O livro reúne textos escritos na última década, agrupados em blocos temáticos: "Ontem e hoje", "Contrastes na cidade", "Transformações", "Mitos", "Contar a história", "Primeira pessoa" e "Intelectuais". Baseando-se em experiências cotidianas, Beatriz Sarlo lança mão de assuntos variados - o cinema, a democracia midiática, a Copa do Mundo, os artistas populares, a esquerda, a moda, a crise econômica argentina, a educação, a publicidade, a "neo-espiritualidade", o crescimento dos shopping centers, a tecnologia - que se mesclam através de sua visão crítica do mundo atual e promovem a discussão do que ela chama de "populismo de celebração".
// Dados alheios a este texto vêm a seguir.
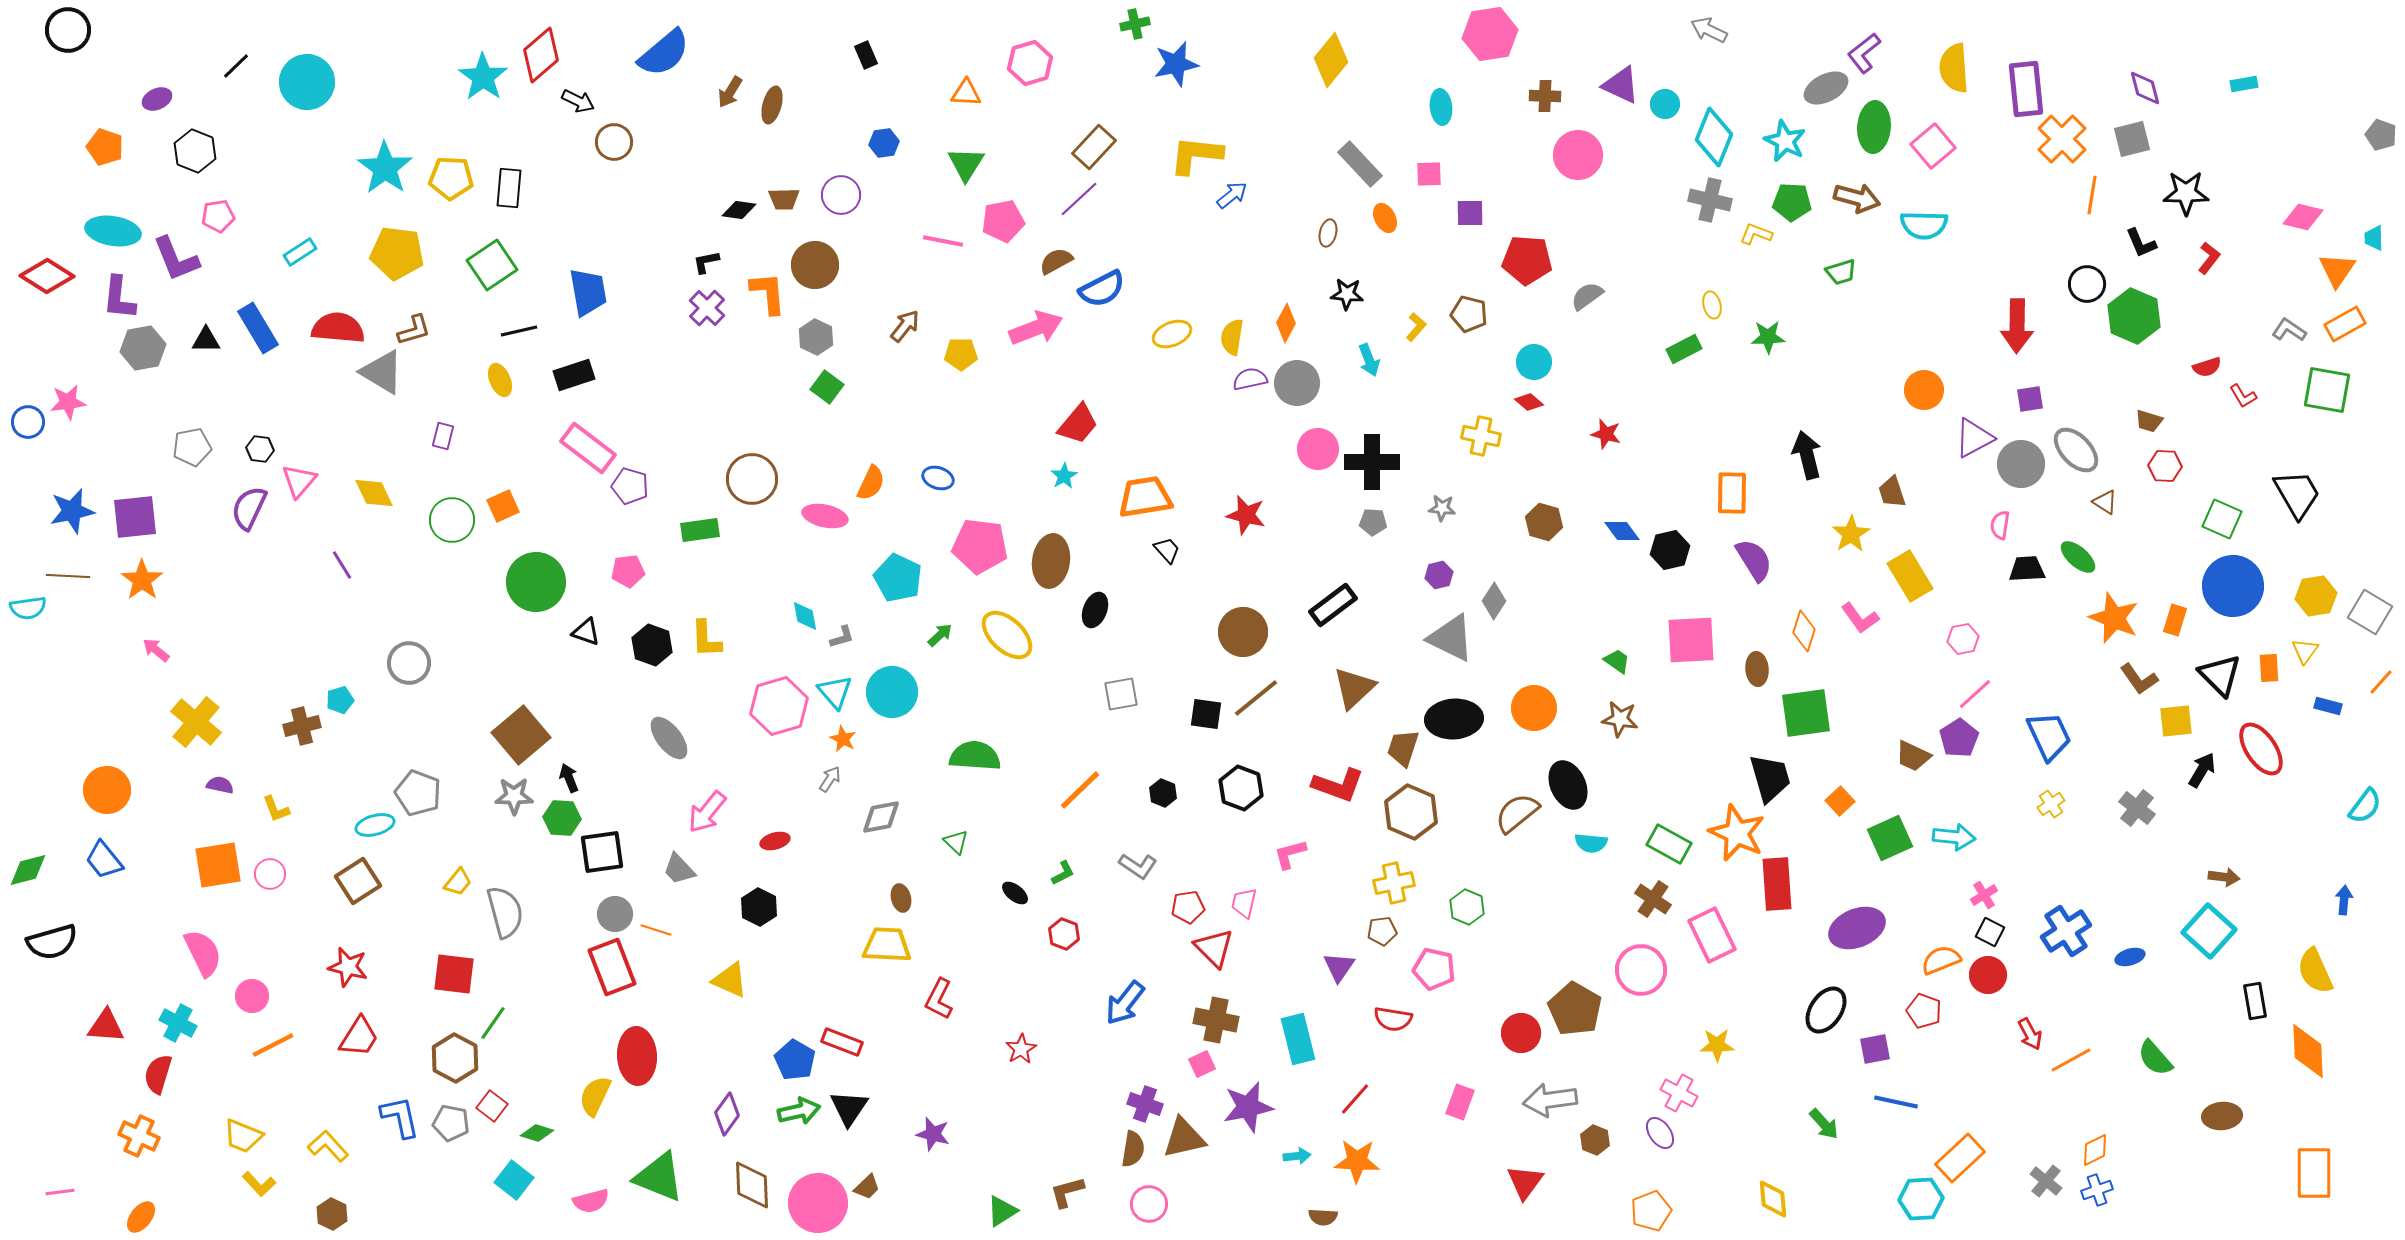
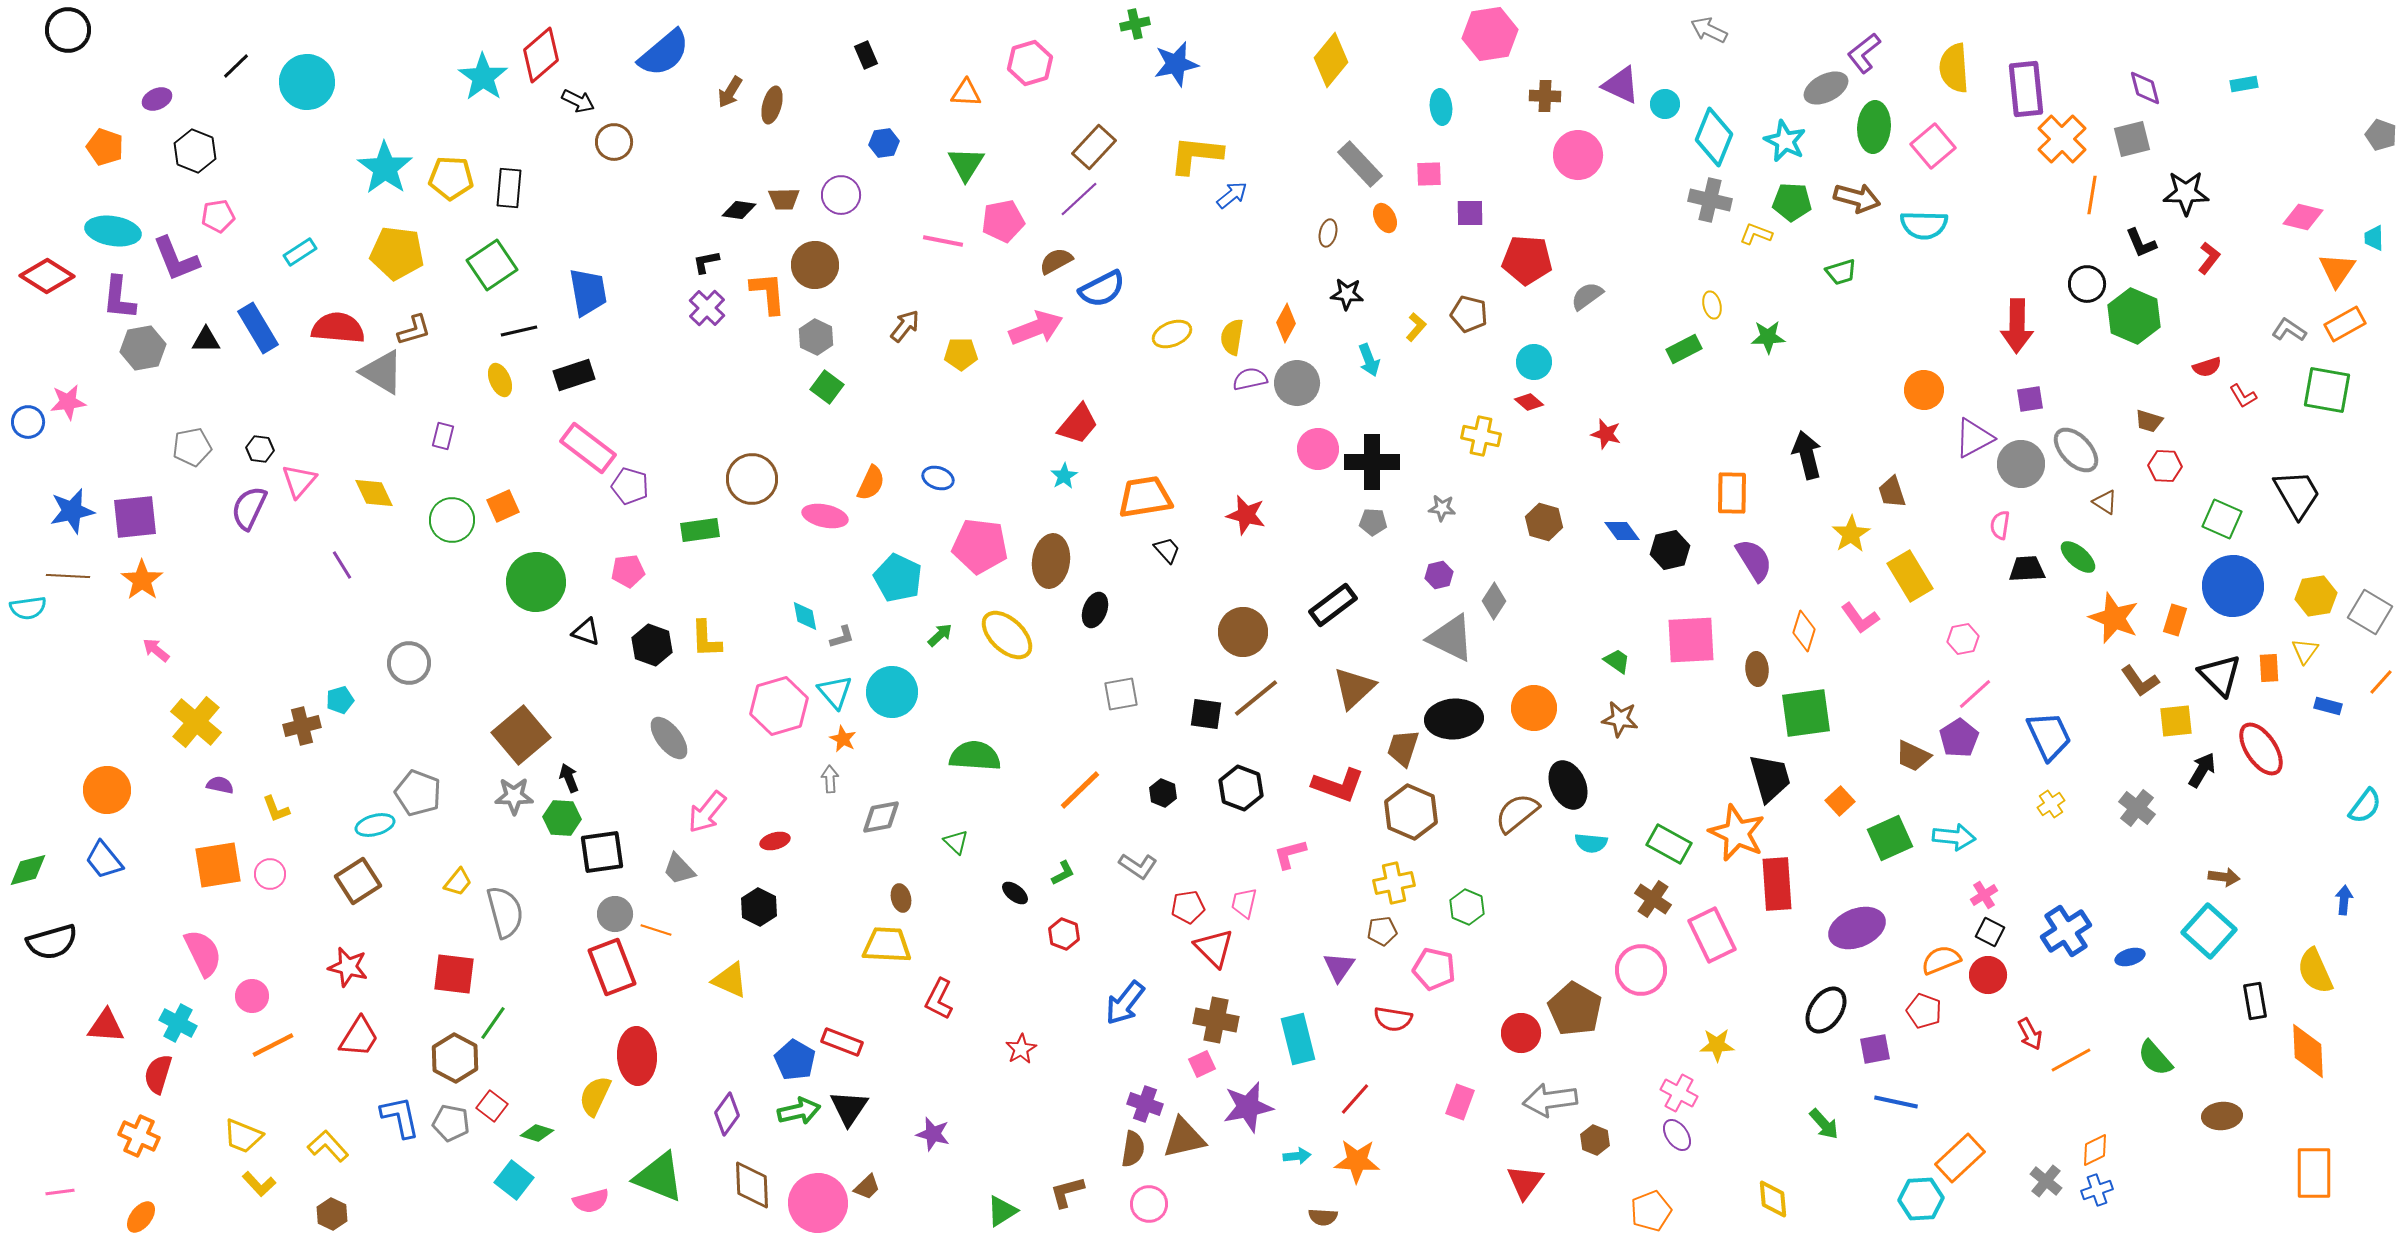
brown L-shape at (2139, 679): moved 1 px right, 2 px down
gray arrow at (830, 779): rotated 36 degrees counterclockwise
purple ellipse at (1660, 1133): moved 17 px right, 2 px down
Esses ensaios, classificados por Beatriz como "Notas sobre a mudança de uma cultura", analisam a identidade cultural do povo portenho ao interpretar diversos momentos da história da Argentina: o peronismo, a ditadura, a transição democrática de 1983, o governo de Carlos Menem.
Apesar de privilegiar a cultura argentina, a obra de Beatriz Sarlo não se prende a qualquer tipo de fronteira. A cidade de Buenos Aires descrita e analisada nos textos é como uma metrópole universal, um microcosmo do que acon-tece em qualquer parte do mundo. Além disso, a autora não se limita à linguagem acadêmica: ao elaborar ensaios com a habilidade de um contador de histórias e a sutileza de um poeta, a autora argentina faz de Tempo presente uma leitura rica e atual.